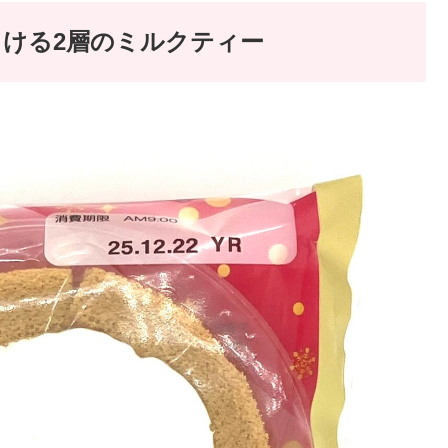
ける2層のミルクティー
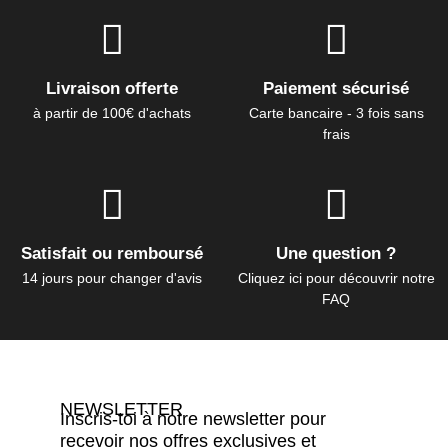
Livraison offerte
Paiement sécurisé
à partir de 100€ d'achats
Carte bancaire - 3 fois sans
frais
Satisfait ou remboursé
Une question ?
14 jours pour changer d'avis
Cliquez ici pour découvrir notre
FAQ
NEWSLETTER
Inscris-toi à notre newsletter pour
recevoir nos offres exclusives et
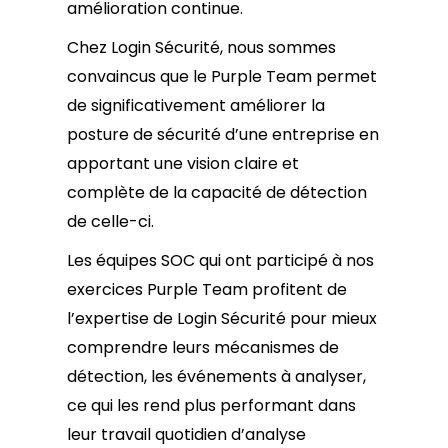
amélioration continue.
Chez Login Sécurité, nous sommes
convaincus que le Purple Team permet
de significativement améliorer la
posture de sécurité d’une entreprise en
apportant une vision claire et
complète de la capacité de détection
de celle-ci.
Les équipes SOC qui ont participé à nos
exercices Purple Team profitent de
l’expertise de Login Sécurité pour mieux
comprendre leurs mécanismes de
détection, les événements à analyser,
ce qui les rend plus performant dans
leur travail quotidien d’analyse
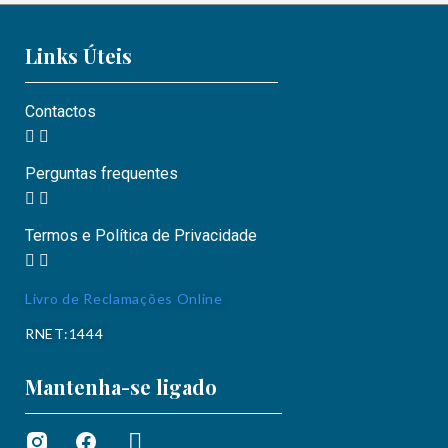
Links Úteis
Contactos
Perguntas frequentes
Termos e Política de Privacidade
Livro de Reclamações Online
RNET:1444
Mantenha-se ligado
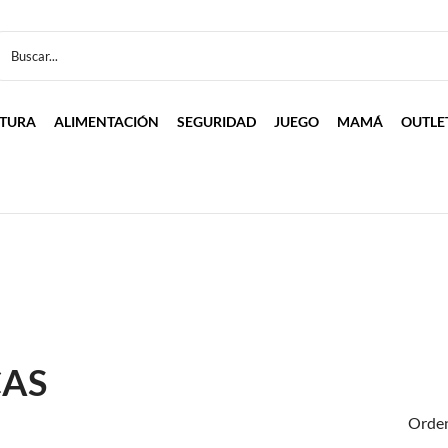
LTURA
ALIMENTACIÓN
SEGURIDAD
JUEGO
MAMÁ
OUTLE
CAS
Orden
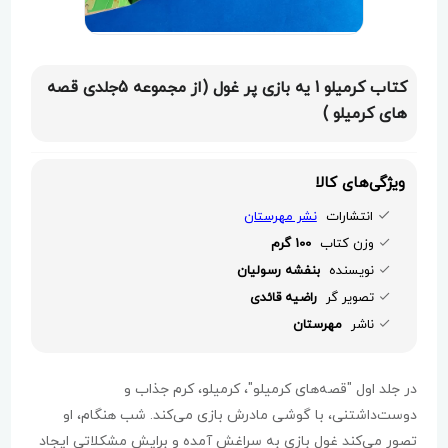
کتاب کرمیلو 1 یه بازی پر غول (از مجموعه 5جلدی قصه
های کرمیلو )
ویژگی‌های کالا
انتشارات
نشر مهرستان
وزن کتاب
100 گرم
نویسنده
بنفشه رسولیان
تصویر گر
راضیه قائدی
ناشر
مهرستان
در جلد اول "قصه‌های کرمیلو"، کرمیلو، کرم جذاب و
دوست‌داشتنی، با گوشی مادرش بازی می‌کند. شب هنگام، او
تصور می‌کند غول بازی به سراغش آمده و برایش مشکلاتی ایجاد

════

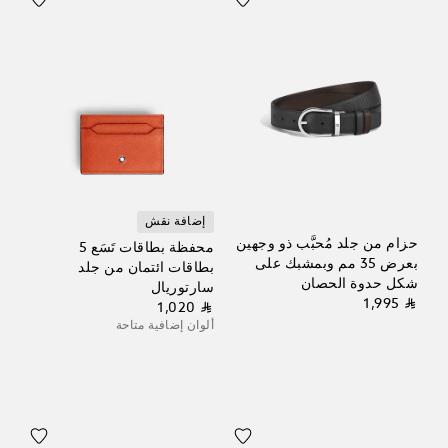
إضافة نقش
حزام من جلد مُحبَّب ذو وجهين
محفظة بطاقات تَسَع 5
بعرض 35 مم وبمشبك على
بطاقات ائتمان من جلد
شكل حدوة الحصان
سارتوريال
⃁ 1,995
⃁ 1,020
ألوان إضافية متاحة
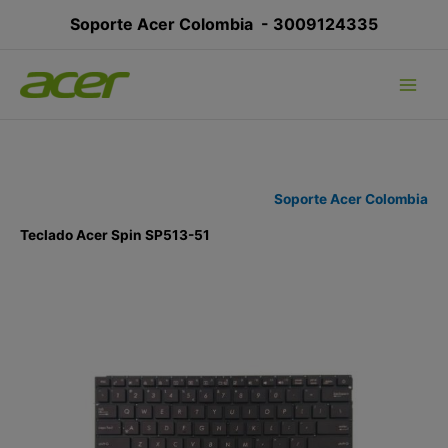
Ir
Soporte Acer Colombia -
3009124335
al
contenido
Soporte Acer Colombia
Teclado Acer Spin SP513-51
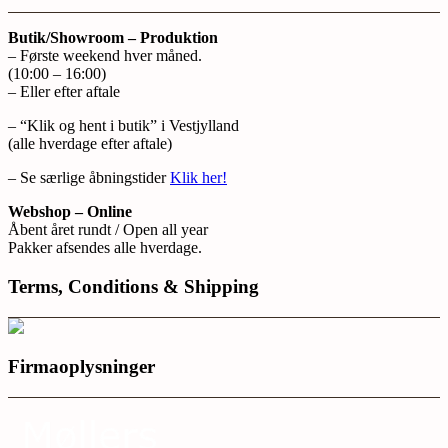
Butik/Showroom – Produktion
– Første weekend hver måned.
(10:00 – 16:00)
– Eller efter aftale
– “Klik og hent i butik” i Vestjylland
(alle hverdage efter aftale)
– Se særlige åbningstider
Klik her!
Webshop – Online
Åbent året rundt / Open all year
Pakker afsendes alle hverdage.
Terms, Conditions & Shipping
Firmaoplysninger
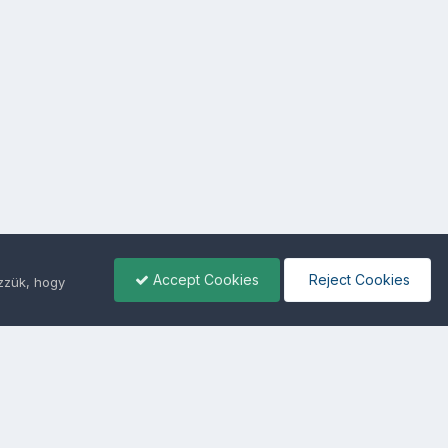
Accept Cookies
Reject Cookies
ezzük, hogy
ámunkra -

════

Exercise directions:
What do the entries above read from the line containing "ける2層のミルクティー" through the line containing "complète de la capacité de détection"? Output those lines exactly, both ends included, with the pictures left out.

Solved problem:
ける2層のミルクティー
Livraison offerte
Paiement sécurisé
à partir de 100€ d'achats
Carte bancaire - 3 fois sans
frais
Satisfait ou remboursé
Une question ?
14 jours pour changer d'avis
Cliquez ici pour découvrir notre
FAQ
NEWSLETTER
Inscris-toi à notre newsletter pour
recevoir nos offres exclusives et
amélioration continue.
Chez Login Sécurité, nous sommes
convaincus que le Purple Team permet
de significativement améliorer la
posture de sécurité d’une entreprise en
apportant une vision claire et
complète de la capacité de détection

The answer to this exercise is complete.